I want my code to be able to find what the user has asked for and print the 5 following lines. For example if the user entered "james" into the system i want it to find that name in the text file and read the 5 lines below it. Is this even possible? All i have found whilst looking through the internet is how to read specific lines.

So, you want to read a .txt file and you want to read, let's say the word James and the 5 lines after it.

Our example text file is as follows:

Hello, this is line one
The word James is on this line
Hopefully, this line will be found later,
and this line,
and so on...
are we at 5 lines yet?
ah, here we are, the 5th line away from the word James
Hopefully, this should not be found

Let's think through what we have to do.


What We Have to Do

  • Open the text file
  • Find the line where the word 'James' is
  • Find the next 5 lines
  • Save it to a variable
  • Print it

Solution

Let's just call our text file info.txt . You can call it whatever you want.

To start, we must open the file and save it to a variable:

file = open('info.txt', 'r') # The 'r' allows us to read it

Then, we must save the data from it to another variable, we shall do it as a list:

file_data = file.readlines()

Now, we iterate (loop through) the line with a for loop, we must save the line that 'James' is on to another variable:

index = 'Not set yet'
for x in range(len(file_data)):
    if 'James' in file_data[x]:
        index = x
        break
    
if index == 'Not set yet':
    print('The word "James" is not in the text file.')

As you can see, it iterates through the list, and checks for the word 'James'. If it finds it, it breaks the loop.
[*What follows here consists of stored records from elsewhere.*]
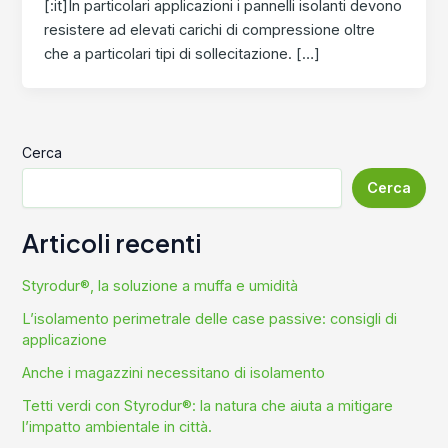
[:it]In particolari applicazioni i pannelli isolanti devono
resistere ad elevati carichi di compressione oltre
che a particolari tipi di sollecitazione. […]
Cerca
Cerca
Articoli recenti
Styrodur®, la soluzione a muffa e umidità
L’isolamento perimetrale delle case passive: consigli di
applicazione
Anche i magazzini necessitano di isolamento
Tetti verdi con Styrodur®: la natura che aiuta a mitigare
l’impatto ambientale in città.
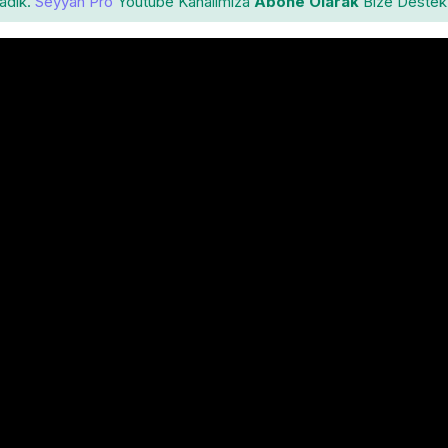
ladık.
Seyyah Pro
Youtube Kanalımıza
Abone Olarak
Bize Destek 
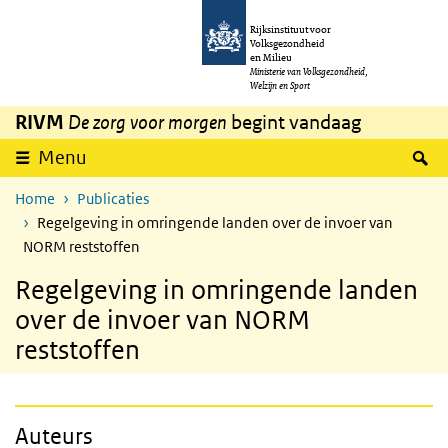
Overslaan en naar de inhoud gaan
Direct naar de hoofdnavigatie
Rijksinstituut voor
Volksgezondheid
en Milieu
Ministerie van Volksgezondheid,
Welzijn en Sport
RIVM
De zorg voor morgen
begint vandaag
Z
Menu
Home
Publicaties
Regelgeving in omringende landen over de invoer van
NORM reststoffen
Regelgeving in omringende landen
over de invoer van NORM
reststoffen
Auteurs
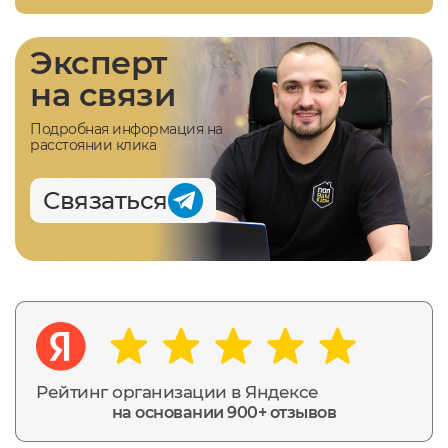
Эксперт
на связи
Подробная информация на
расстоянии клика
Связаться
Рейтинг организации в Яндексе
на основании 900+ отзывов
If the index variable still is equal to what it was originally set as, it obviously has not found the word 'James'.

Next, we should find the five lines next and save it to another variable:

five_lines = [file_data[index]]
for x in range(5):
    try:
        five_lines.append(file_data[index + x + 1])
    except:
        print(f'There are not five full lines after the word James. {x + 1} have been recorded.')
        break

Finally, we shall print all of these:

for i in five_lines:
    print(i, end='')

Done!

Final Code

file = open('info.txt', 'r') # The 'r' allows us to read it
file_data = file.readlines()


index = 'Not set yet'
for x in range(len(file_data)):
    if 'James' in file_data[x]:
        index = x
        break
    
if index == 'Not set yet':
    print('The word "James" is not in the text file.')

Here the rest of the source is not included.